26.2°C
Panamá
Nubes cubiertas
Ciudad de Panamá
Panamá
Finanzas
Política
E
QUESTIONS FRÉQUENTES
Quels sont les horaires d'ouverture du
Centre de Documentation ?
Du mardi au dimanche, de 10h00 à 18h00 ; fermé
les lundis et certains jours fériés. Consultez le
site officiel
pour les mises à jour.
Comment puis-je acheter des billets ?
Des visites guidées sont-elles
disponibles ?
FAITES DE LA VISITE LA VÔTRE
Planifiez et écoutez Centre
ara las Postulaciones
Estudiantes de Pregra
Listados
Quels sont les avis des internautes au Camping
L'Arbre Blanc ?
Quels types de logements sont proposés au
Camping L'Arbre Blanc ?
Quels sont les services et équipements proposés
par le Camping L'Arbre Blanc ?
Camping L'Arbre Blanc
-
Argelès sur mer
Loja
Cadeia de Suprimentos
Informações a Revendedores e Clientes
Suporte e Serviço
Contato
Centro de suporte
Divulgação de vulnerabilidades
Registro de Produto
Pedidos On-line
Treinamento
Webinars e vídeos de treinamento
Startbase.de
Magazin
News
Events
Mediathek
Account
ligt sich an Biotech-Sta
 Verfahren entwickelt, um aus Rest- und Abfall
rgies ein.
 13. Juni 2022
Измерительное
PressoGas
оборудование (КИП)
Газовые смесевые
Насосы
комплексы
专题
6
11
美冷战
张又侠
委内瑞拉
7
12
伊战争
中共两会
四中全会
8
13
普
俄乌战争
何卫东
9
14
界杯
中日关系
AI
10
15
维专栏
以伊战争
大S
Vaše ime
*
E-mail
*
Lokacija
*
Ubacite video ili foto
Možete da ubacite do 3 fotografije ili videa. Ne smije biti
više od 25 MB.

======

** Problem to solve **
Whenever a line in the records contains the word "sont", copy that line.

** Task solution **
Quels sont les horaires d'ouverture du
Des visites guidées sont-elles
Quels sont les avis des internautes au Camping
Quels types de logements sont proposés au
Quels sont les services et équipements proposés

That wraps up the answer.